* **Your assignment**
Wherever the string "устройство" occurs in a line of these records, report that line.
··· Excerpted data ···
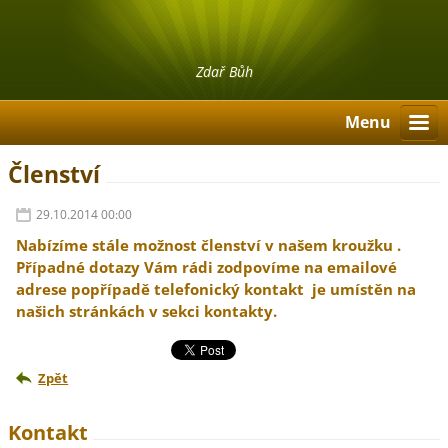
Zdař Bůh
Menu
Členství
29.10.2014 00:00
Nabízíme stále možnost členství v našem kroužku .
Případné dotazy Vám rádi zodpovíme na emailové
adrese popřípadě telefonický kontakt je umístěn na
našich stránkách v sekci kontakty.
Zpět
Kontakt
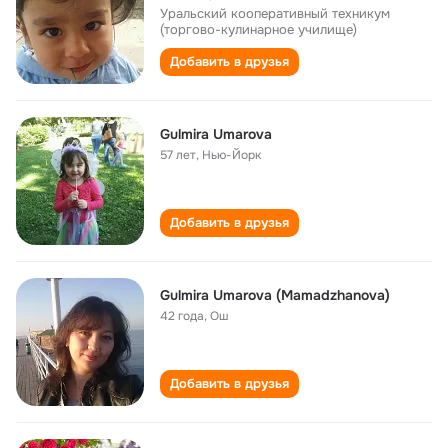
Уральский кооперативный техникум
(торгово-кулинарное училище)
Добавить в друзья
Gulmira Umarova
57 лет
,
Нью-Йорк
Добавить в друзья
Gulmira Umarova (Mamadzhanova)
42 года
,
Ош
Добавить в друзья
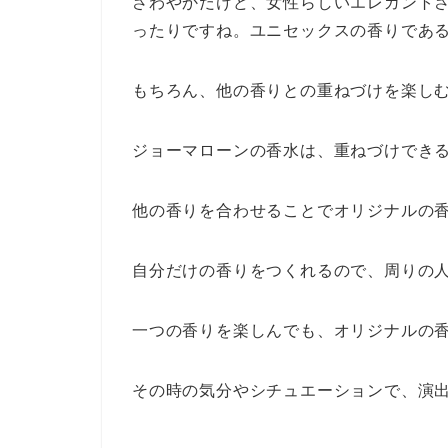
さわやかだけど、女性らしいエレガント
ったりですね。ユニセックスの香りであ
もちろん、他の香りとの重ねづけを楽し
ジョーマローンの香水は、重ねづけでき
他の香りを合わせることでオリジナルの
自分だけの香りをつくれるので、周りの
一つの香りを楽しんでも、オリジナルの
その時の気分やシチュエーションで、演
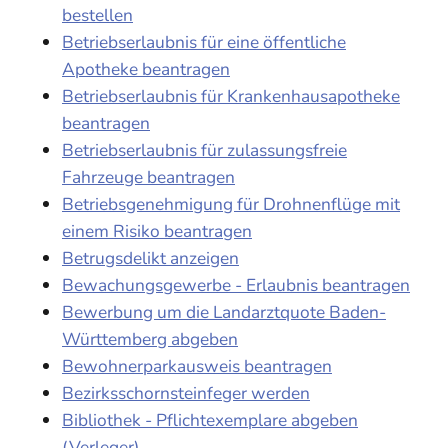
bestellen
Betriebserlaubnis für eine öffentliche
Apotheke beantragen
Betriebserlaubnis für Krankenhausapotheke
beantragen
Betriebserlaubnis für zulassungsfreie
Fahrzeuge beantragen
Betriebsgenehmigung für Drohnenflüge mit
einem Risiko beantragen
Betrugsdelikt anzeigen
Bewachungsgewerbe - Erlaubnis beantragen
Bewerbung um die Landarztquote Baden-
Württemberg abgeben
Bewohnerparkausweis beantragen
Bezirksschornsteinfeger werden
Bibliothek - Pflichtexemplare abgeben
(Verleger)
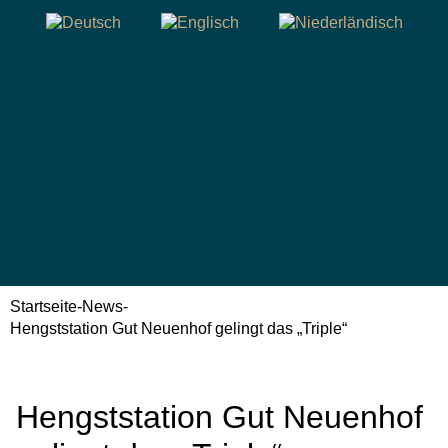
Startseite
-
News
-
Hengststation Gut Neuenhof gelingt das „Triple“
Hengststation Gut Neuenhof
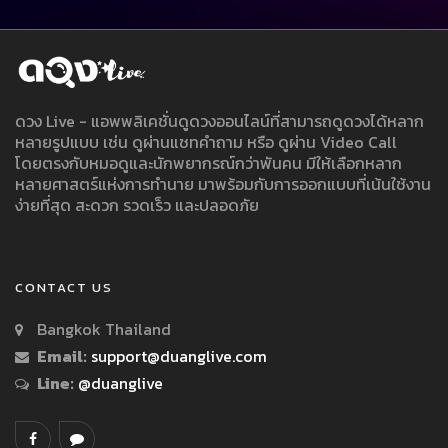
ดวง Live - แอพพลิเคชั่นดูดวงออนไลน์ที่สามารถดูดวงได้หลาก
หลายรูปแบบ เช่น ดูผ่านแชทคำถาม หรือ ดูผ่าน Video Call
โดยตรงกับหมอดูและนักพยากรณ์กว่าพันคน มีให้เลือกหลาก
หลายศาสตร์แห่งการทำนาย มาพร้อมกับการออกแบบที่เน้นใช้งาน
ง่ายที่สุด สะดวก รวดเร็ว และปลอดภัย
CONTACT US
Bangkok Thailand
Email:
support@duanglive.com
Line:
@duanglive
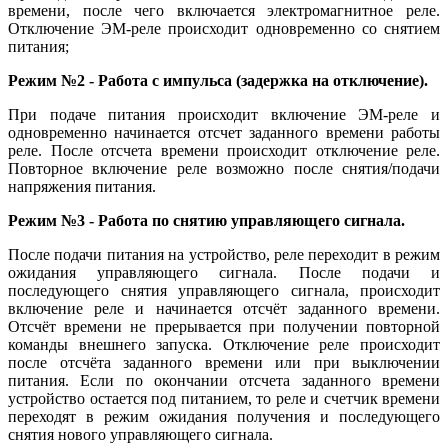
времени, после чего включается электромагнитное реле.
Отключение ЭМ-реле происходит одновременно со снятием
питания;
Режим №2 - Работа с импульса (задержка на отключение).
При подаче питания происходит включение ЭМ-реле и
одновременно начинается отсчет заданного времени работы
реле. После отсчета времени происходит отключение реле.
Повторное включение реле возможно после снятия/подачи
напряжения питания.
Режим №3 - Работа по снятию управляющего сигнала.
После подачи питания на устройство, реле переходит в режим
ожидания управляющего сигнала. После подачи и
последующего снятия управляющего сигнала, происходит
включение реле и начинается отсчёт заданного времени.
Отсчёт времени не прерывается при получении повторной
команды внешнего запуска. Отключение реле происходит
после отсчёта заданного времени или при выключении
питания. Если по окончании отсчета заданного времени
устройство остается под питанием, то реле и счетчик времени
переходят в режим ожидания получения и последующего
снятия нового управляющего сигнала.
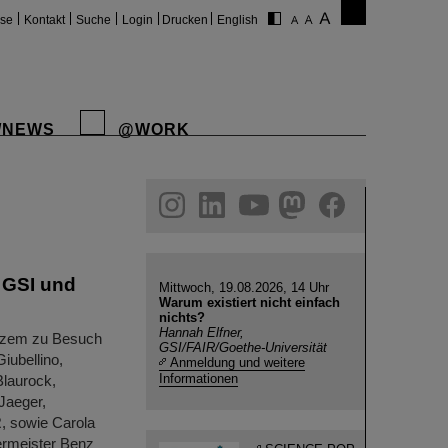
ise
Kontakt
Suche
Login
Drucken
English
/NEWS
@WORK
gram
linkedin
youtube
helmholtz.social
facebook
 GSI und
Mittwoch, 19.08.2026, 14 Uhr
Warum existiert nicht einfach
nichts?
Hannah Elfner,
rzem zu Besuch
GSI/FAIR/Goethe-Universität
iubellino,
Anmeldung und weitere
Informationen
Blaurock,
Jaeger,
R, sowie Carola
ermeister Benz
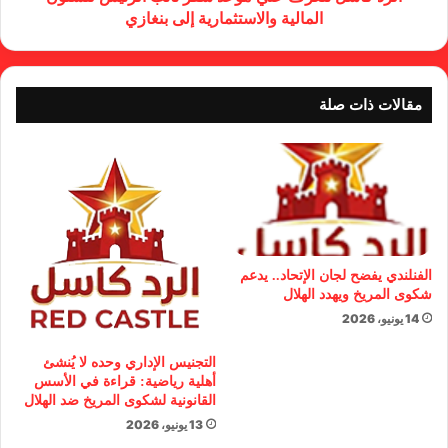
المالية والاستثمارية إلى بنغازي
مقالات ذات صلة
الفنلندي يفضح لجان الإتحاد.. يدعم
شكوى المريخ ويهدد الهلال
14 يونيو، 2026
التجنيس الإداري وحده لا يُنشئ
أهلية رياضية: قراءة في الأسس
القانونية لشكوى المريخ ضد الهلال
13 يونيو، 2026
···
··· Excerpted data ···
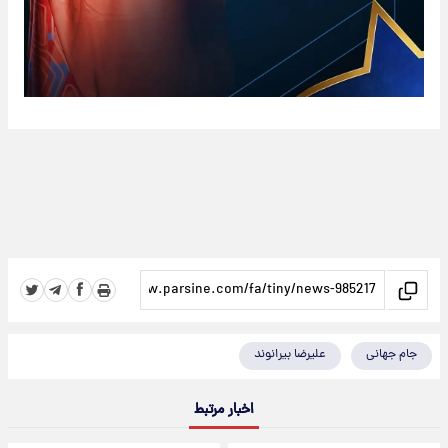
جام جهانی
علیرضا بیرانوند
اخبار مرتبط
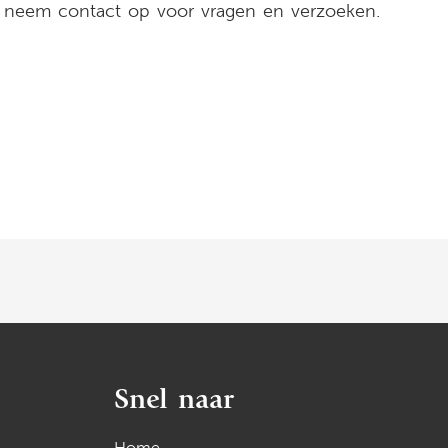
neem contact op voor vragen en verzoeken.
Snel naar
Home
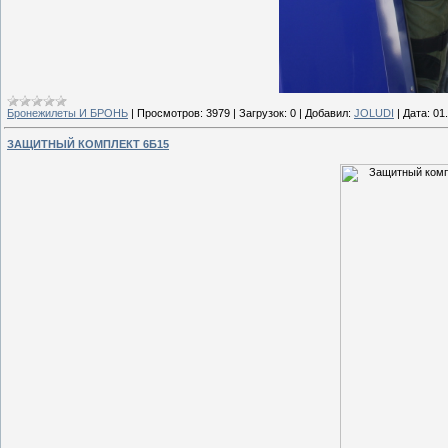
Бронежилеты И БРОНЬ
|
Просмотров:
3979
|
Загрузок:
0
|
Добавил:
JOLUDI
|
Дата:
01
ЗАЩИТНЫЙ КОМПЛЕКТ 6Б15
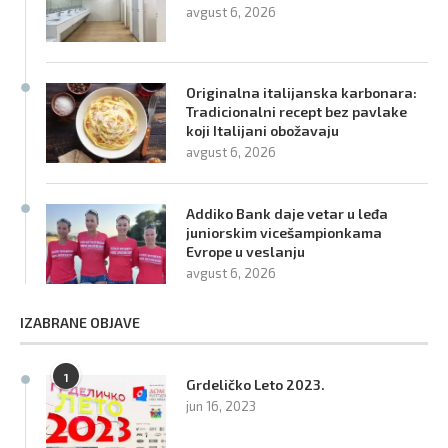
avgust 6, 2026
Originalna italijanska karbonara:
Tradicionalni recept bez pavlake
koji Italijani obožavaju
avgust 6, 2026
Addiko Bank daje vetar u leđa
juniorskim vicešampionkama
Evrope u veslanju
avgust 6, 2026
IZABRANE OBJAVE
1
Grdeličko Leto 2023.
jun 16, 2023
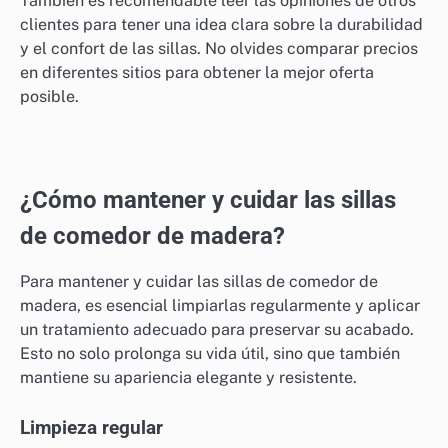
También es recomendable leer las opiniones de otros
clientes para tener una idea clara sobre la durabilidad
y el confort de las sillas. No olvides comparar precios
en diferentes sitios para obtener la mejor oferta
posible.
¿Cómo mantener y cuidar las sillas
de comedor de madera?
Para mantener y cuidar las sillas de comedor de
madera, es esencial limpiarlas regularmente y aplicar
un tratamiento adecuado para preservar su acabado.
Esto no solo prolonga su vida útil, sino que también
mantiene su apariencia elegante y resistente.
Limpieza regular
···
··· Excerpted data ···
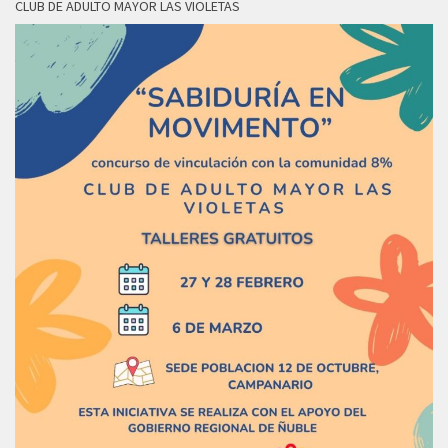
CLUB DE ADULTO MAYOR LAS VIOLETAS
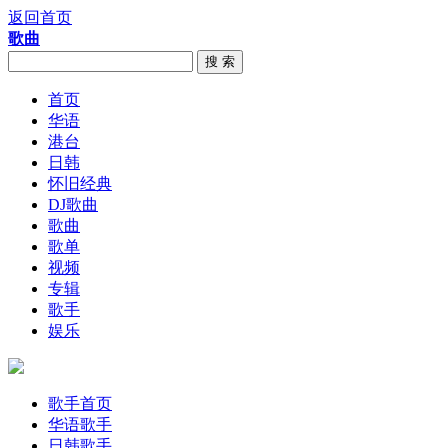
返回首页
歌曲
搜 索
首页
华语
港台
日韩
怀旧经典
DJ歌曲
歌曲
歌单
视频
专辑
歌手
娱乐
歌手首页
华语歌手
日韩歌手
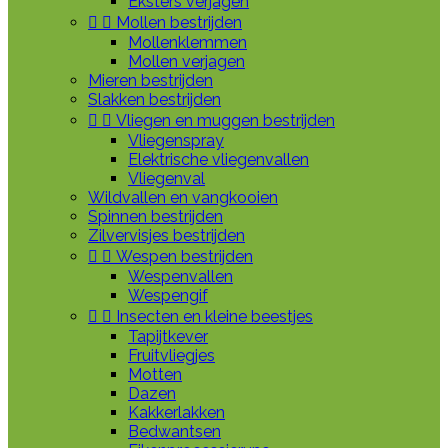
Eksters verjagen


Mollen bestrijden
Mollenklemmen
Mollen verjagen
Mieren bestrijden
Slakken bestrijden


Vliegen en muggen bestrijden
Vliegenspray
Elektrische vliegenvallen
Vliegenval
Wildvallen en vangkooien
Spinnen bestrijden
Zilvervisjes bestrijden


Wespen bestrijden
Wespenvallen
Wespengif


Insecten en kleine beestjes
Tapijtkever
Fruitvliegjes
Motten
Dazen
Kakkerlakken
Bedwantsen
···
* **Answer for the task**
После подачи питания на устройство, реле переходит в режим
устройство остается под питанием, то реле и счетчик времени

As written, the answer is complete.